[PROBLEM DESCRIPTION] Review the listing and copy each line that holds the word "受治疗加成".

[GIVEN RECORDS]
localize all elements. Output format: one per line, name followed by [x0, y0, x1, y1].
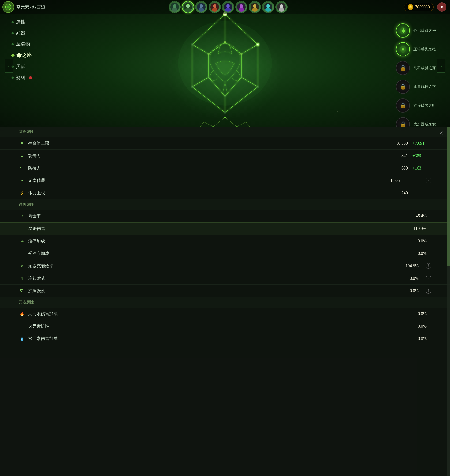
char-tab-2[interactable]: [182, 1, 194, 13]
crit-rate-icon: ✦: [19, 213, 25, 219]
top-bar: 草元素 / 纳西妲: [0, 0, 450, 14]
nav-dot-attributes: [11, 21, 14, 23]
nav-dot-profile: [11, 77, 14, 79]
stat-value-def: 630: [389, 166, 408, 171]
nav-item-attributes[interactable]: 属性: [12, 19, 32, 25]
nav-item-talent[interactable]: 天赋: [12, 64, 32, 70]
char-tab-7[interactable]: [249, 1, 261, 13]
arrow-left-button[interactable]: ‹: [5, 59, 13, 73]
stats-close-button[interactable]: ✕: [437, 129, 445, 137]
svg-point-18: [240, 4, 243, 8]
hp-icon: ❤: [19, 140, 25, 147]
nav-item-constellation[interactable]: 命之座: [12, 52, 32, 59]
char-tab-4[interactable]: [209, 1, 221, 13]
stat-value-crit-rate: 45.4%: [408, 214, 426, 219]
nav-item-artifacts[interactable]: 圣遗物: [12, 41, 32, 47]
stat-value-healing: 0.0%: [408, 239, 426, 244]
stat-row-crit-rate: ✦ 暴击率 45.4%: [0, 210, 450, 222]
game-area: 草元素 / 纳西妲: [0, 0, 450, 131]
nav-label-attributes: 属性: [16, 19, 25, 25]
stat-help-energy[interactable]: ?: [426, 263, 431, 269]
svg-point-64: [224, 117, 226, 119]
nav-label-artifacts: 圣遗物: [16, 41, 30, 47]
shield-icon: 🛡: [19, 287, 25, 294]
stat-name-incoming-heal: 受治疗加成: [28, 251, 408, 256]
skill-label-1: 心识蕴藏之种: [414, 28, 436, 33]
svg-point-16: [225, 8, 231, 12]
skill-panel: 心识蕴藏之种 正等善见之根 🔒 熏习成就之芽 🔒 比量现行之茎: [396, 24, 436, 131]
skill-label-2: 正等善见之根: [414, 47, 436, 52]
svg-point-22: [252, 8, 258, 12]
char-avatar-2: [182, 1, 194, 13]
stat-row-hydro-dmg: 💧 水元素伤害加成 0.0%: [0, 333, 450, 345]
stat-row-atk: ⚔ 攻击力 841 +389: [0, 150, 450, 162]
char-tab-5[interactable]: [222, 1, 234, 13]
stat-value-energy: 104.5%: [400, 264, 419, 268]
skill-item-4[interactable]: 🔒 比量现行之茎: [396, 80, 436, 94]
skill-item-1[interactable]: 心识蕴藏之种: [396, 24, 436, 37]
svg-point-21: [253, 4, 256, 8]
stat-value-stamina: 240: [389, 191, 408, 196]
char-tab-6[interactable]: [235, 1, 248, 13]
stat-row-crit-dmg: 暴击伤害 119.9%: [0, 222, 450, 235]
nav-label-profile: 资料: [16, 75, 25, 81]
stat-value-cdr: 0.0%: [400, 276, 419, 281]
element-stats-header: 元素属性: [0, 297, 450, 308]
skill-icon-2: [396, 42, 410, 56]
healing-icon: ✚: [19, 238, 25, 244]
stats-scrollbar[interactable]: [447, 127, 450, 476]
game-logo: [2, 1, 14, 13]
stat-name-em: 元素精通: [28, 178, 381, 183]
stat-value-crit-dmg: 119.9%: [408, 226, 426, 231]
hydro-dmg-icon: 💧: [19, 335, 25, 342]
lock-symbol-4: 🔒: [400, 84, 406, 90]
nav-item-weapon[interactable]: 武器: [12, 30, 32, 36]
svg-point-24: [266, 4, 270, 8]
char-avatar-6: [236, 1, 247, 13]
stat-name-healing: 治疗加成: [28, 238, 408, 244]
stat-row-hp: ❤ 生命值上限 10,360 +7,091: [0, 137, 450, 150]
stat-row-energy: ↺ 元素充能效率 104.5% ?: [0, 260, 450, 272]
svg-point-3: [173, 4, 176, 8]
svg-point-10: [199, 8, 204, 12]
svg-point-52: [257, 86, 259, 88]
svg-point-12: [213, 4, 216, 8]
char-avatar-9: [276, 1, 287, 13]
skill-icon-4: 🔒: [396, 80, 410, 94]
stat-row-def: 🛡 防御力 630 +163: [0, 162, 450, 174]
char-avatar-1: [169, 1, 180, 13]
nav-item-profile[interactable]: 资料: [12, 75, 32, 81]
stat-row-incoming-heal: 受治疗加成 0.0%: [0, 247, 450, 260]
profile-notification-badge: [29, 76, 32, 79]
constellation-display: [166, 7, 284, 122]
char-tab-9[interactable]: [275, 1, 288, 13]
svg-point-55: [191, 43, 193, 46]
char-avatar-5: [222, 1, 234, 13]
skill-item-2[interactable]: 正等善见之根: [396, 42, 436, 56]
stat-name-pyro-dmg: 火元素伤害加成: [28, 311, 408, 316]
skill-item-5[interactable]: 🔒 妙谛破愚之叶: [396, 98, 436, 113]
nav-dot-artifacts: [11, 43, 14, 45]
skill-item-3[interactable]: 🔒 熏习成就之芽: [396, 61, 436, 75]
stats-scrollbar-thumb[interactable]: [447, 127, 450, 266]
svg-point-53: [224, 111, 226, 114]
stat-help-cdr[interactable]: ?: [426, 275, 431, 281]
char-avatar-4: [209, 1, 220, 13]
nav-label-constellation: 命之座: [16, 52, 32, 59]
svg-point-56: [224, 41, 226, 43]
close-game-button[interactable]: ✕: [437, 2, 446, 12]
stat-row-pyro-res: 火元素抗性 0.0%: [0, 320, 450, 333]
char-tab-8[interactable]: [262, 1, 274, 13]
currency-amount: 7889088: [415, 5, 430, 10]
svg-point-25: [265, 8, 271, 12]
stat-help-shield[interactable]: ?: [426, 288, 431, 294]
stat-name-def: 防御力: [28, 165, 389, 171]
arrow-right-button[interactable]: ›: [437, 59, 445, 73]
nav-label-weapon: 武器: [16, 30, 25, 36]
stat-value-em: 1,005: [381, 178, 400, 183]
char-tab-3[interactable]: [195, 1, 207, 13]
char-tab-1[interactable]: [169, 1, 181, 13]
stat-help-em[interactable]: ?: [426, 178, 431, 183]
pyro-dmg-icon: 🔥: [19, 310, 25, 317]
stats-content[interactable]: 基础属性 ❤ 生命值上限 10,360 +7,091 ⚔ 攻击力 841 +38…: [0, 127, 450, 464]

[RESULT]
stat-name-incoming-heal: 受治疗加成: [28, 251, 408, 256]
stat-row-incoming-heal: 受治疗加成 0.0%: [0, 247, 450, 260]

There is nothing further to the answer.